Bad Timing

We share Core Knowledge’s concern about the lack of specific content in the draft “Common Core” standards. But to call them “dead on arrival” is premature. This effort is too coordinated, too strategically smart, and has too much momentum to be dismissed out of hand.

As they are currently written the “Common Core” ELA standards are poised to repeat NCLB’s mistakes. NCLB has failed to increase reading achievement in any sustained way because it has approached reading purely as a skill and driven the study of literature and other core subjects from the classroom. The current draft of the ELA standards also overlooks the key role that substantial content plays in teaching students to read.

NGA and CCSSO clearly want their effort to be successful. So hopefully they will make the necessary revisions to their standards to make them work. This means providing clear guidance and examples of the kind of novels, non-fiction works, poems, and plays that students should read.

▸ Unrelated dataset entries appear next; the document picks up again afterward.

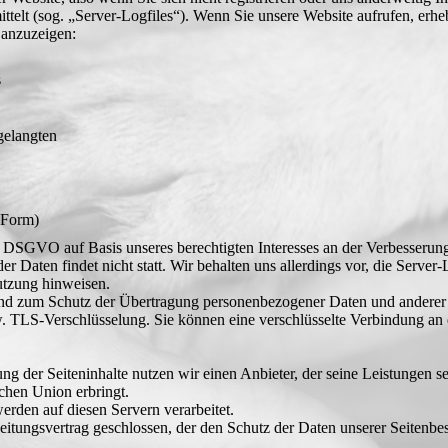
ttelt (sog. „Server-Logfiles“). Wenn Sie unsere Website aufrufen, erhe
 anzuzeigen:
s
gelangten
 Form)
 f DSGVO auf Basis unseres berechtigten Interesses an der Verbesserung 
Daten findet nicht statt. Wir behalten uns allerdings vor, die Server-L
utzung hinweisen.
nd zum Schutz der Übertragung personenbezogener Daten und anderer ve
 TLS-Verschlüsselung. Sie können eine verschlüsselte Verbindung an d
ung der Seiteninhalte nutzen wir einen Anbieter, der seine Leistungen
schen Union erbringt.
rden auf diesen Servern verarbeitet.
itungsvertrag geschlossen, der den Schutz der Daten unserer Seitenbesu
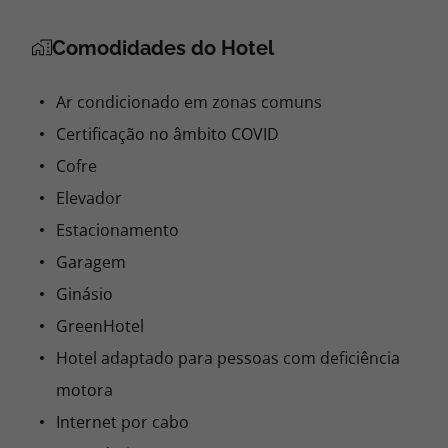
Comodidades do Hotel
Ar condicionado em zonas comuns
Certificação no âmbito COVID
Cofre
Elevador
Estacionamento
Garagem
Ginásio
GreenHotel
Hotel adaptado para pessoas com deficiência
motora
Internet por cabo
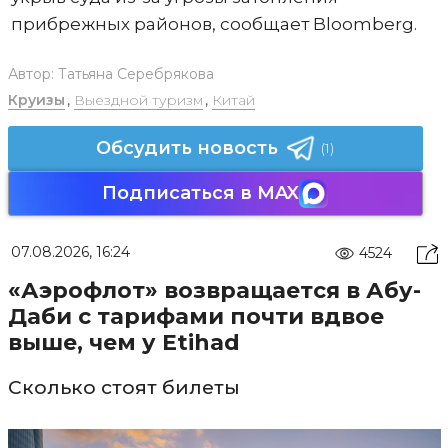
прибрежных районов, сообщает Bloomberg.
Автор:
Татьяна Серебрякова
Круизы
,
Выездной туризм
,
Китай
Обсудить новость
(1)
Подписаться в MAX
07.08.2026, 16:24
4524
«Аэрофлот» возвращается в Абу-
Даби с тарифами почти вдвое
выше, чем у Etihad
Сколько стоят билеты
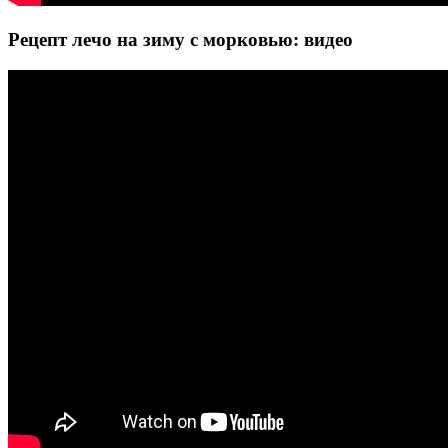
Рецепт лечо на зиму с морковью: видео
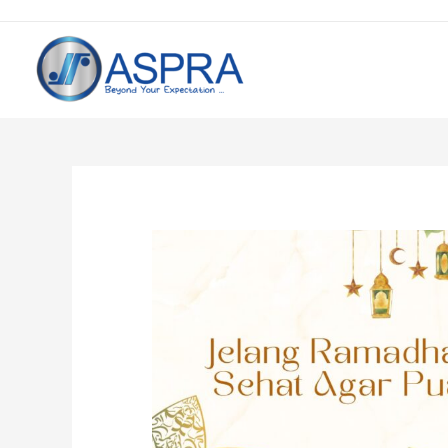
Post
navigation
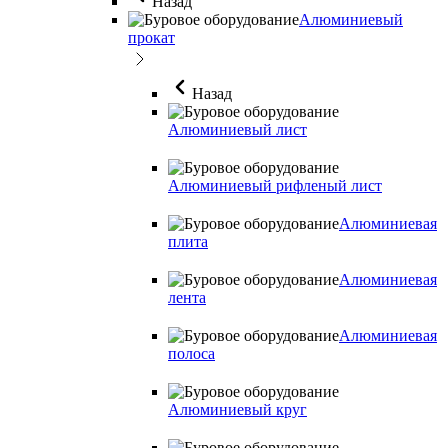
Назад
Алюминиевый
прокат
Назад
Алюминиевый лист
Алюминиевый рифленый лист
Алюминиевая
плита
Алюминиевая
лента
Алюминиевая
полоса
Алюминиевый круг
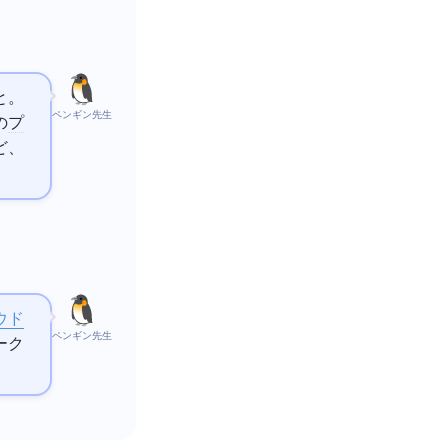
と。
ペンギン先生
の
プ
るけど、
ウド
ペンギン先生
ワーク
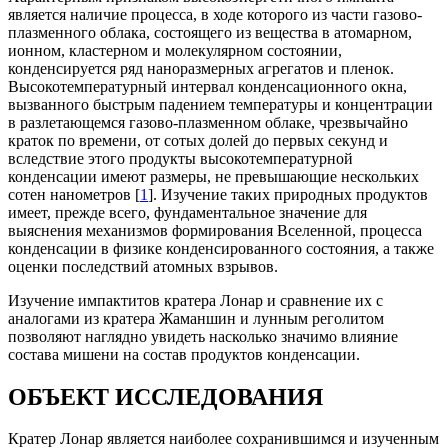
является наличие процесса, в ходе которого из части газово-
плазменного облака, состоящего из вещества в атомарном,
ионном, кластерном и молекулярном состоянии,
конденсируется ряд наноразмерных агрегатов и пленок.
Высокотемпературный интервал конденсационного окна,
вызванного быстрым падением температуры и концентрации
в разлетающемся газово-плазменном облаке, чрезвычайно
краток по времени, от сотых долей до первых секунд и
вследствие этого продукты высокотемпературной
конденсации имеют размеры, не превышающие нескольких
сотен нанометров [
1
]. Изучение таких природных продуктов
имеет, прежде всего, фундаментальное значение для
выяснения механизмов формирования Вселенной, процесса
конденсации в физике конденсированного состояния, а также
оценки последствий атомных взрывов.
Изучение импактитов кратера Лонар и сравнение их с
аналогами из кратера Жаманшин и лунным реголитом
позволяют наглядно увидеть насколько значимо влияние
состава мишени на состав продуктов конденсации.
ОБЪЕКТ ИССЛЕДОВАНИЯ
Кратер Лонар является наиболее сохранившимся и изученным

That is undoubtedly the advice many of the effort’s feedback reviewers—and the larger public—will provide. And it is what Common Core told NGA in a meeting earlier this week.

The “Common Core” effort, while traveling at a fast pace, is still in its nascent stages. Condemnations are premature.

Lynne Munson

2 Responses to “Bad Timing”

  1. [...] standards are a first draft that can be revised and improved, writes Common Core’s Lynne Munson. She hopes for [...]

  2. Darcy Pattison says:

    While you may want “clear guidance and examples of the kind of novels, non-fiction works, poems, and plays that students should read.”, there is a right and a wrong way to do this.

    Wrong: Include these in the standards with phrases “such as,” “e.g.”, or “suggested readings including.” These muddy the standards and render them confusing, at best. Are these “suggested” items merely suggested or required? In practice, educators tend to take them as givens.

    Right: Attach ancillary documents with suggestions.